The new CJM can't help but wear that austerity in places. Its "multi-purpose space" is as generic as its name suggests. Along with the photomontage, it gives off the feel of a community center. All that's missing are the basketball hoops.

The CJM's education center compounds this impression. The flexible space behind the wall of the lobby is an attempt to find a spatial metaphor for one of the museum's central missions, with its womb-like placement in the building's first-floor core and windows for parents to monitor their youngsters' progress in the most ordinary of smallish classrooms. The well-meaning conceit is architecturally clumsy.

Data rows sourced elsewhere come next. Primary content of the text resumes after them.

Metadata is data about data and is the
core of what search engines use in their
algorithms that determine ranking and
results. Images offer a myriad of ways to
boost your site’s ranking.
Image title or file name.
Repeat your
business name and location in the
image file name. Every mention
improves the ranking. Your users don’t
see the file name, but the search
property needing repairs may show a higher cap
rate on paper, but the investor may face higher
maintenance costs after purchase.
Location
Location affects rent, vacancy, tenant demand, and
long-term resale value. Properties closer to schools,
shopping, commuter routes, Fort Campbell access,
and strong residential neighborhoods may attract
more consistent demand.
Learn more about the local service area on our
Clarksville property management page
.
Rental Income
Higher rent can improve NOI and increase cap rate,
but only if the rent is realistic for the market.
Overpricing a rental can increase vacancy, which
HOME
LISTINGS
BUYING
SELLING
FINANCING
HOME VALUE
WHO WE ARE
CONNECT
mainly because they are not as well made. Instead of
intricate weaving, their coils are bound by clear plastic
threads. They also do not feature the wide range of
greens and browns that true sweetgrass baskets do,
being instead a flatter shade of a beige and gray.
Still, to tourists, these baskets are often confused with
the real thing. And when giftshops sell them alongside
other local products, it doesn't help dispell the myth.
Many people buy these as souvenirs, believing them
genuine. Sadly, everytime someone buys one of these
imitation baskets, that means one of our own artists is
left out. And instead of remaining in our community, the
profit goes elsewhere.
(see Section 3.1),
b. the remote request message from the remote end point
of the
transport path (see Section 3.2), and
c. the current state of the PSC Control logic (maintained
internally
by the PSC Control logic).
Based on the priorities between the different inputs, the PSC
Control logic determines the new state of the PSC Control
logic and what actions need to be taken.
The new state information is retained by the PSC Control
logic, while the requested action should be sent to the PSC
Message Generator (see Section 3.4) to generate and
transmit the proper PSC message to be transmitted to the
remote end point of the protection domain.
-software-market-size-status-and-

The CJM is a pardes in progress. Yet scaling it down brought unexpected benefits. There is a harmony between the soft brick façade of the old power station, with its blue protuberances, and the city-owned plaza in front of it. Created by Handel Architects, a local firm, atop a parking garage excavated by the city for the museum and its neighbors, the square opens up a dense urban snarl and forms an approach that flatters the new CJM and its calligraphic wordplay. Mr. Libeskind may not have remade or even rethought creation in San Francisco, but he did help part the urban waters.